- _WORK TO COMPLETE_
Go through the data and copy each line where the word "suggests" shows up.

(Page-level text extractions)
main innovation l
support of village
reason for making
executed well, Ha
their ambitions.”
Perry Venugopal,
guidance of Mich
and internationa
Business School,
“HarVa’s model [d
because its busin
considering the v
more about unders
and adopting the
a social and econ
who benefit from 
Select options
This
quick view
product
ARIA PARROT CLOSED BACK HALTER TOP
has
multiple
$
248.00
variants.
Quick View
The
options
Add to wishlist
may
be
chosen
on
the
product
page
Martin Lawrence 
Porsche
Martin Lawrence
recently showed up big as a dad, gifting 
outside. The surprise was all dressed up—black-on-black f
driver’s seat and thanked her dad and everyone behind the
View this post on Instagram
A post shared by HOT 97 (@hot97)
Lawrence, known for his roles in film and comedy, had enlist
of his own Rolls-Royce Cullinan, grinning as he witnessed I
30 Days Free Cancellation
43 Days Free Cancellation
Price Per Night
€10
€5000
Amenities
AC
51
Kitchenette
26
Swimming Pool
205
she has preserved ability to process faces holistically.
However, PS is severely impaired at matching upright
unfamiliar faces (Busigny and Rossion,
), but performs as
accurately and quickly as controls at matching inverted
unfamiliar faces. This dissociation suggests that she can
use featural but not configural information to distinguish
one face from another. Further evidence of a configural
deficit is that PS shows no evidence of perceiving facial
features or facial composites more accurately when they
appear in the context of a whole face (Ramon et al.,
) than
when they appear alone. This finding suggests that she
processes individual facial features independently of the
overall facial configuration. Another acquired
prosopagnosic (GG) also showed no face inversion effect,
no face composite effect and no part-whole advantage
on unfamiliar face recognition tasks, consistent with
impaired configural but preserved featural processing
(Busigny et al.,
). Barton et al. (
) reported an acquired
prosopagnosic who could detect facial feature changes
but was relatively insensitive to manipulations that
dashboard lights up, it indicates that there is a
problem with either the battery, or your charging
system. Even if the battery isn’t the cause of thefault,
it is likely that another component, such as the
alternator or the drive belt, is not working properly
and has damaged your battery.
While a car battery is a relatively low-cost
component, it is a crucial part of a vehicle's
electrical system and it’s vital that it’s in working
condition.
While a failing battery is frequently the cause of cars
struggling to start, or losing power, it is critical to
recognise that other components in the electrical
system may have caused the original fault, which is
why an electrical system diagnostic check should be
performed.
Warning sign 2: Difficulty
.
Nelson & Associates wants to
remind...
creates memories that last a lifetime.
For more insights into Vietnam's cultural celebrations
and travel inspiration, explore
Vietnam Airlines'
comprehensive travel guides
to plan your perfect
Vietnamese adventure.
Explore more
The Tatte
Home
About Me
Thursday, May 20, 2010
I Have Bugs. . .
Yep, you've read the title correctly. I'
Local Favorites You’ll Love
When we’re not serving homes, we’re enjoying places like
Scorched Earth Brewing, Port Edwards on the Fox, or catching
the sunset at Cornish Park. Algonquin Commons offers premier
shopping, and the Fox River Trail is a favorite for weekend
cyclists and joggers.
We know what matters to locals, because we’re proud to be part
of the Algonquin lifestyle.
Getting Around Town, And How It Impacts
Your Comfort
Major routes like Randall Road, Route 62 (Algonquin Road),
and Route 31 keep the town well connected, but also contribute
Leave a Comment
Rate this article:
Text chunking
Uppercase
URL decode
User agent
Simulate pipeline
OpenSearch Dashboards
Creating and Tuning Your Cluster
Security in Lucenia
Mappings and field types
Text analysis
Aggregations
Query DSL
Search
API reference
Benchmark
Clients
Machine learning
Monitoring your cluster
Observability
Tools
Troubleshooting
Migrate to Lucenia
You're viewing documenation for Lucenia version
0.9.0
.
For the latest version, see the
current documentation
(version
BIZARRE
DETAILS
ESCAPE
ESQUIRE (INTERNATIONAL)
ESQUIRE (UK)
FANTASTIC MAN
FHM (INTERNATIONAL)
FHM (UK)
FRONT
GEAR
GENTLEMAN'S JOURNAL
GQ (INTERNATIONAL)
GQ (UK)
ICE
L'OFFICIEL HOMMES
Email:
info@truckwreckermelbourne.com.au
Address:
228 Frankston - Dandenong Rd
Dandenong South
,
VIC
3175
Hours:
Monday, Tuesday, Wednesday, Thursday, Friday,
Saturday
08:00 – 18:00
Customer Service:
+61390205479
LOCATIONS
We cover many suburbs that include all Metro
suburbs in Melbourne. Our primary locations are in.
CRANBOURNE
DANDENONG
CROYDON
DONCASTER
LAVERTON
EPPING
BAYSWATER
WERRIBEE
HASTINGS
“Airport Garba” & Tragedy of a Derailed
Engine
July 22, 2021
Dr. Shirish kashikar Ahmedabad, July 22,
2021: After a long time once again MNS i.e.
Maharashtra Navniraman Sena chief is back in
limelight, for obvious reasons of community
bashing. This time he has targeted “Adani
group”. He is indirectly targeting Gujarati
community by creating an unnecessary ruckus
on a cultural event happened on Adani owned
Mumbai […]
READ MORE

- _RESULT FOR THIS EXERCISE_
unfamiliar faces. This dissociation suggests that she can
when they appear alone. This finding suggests that she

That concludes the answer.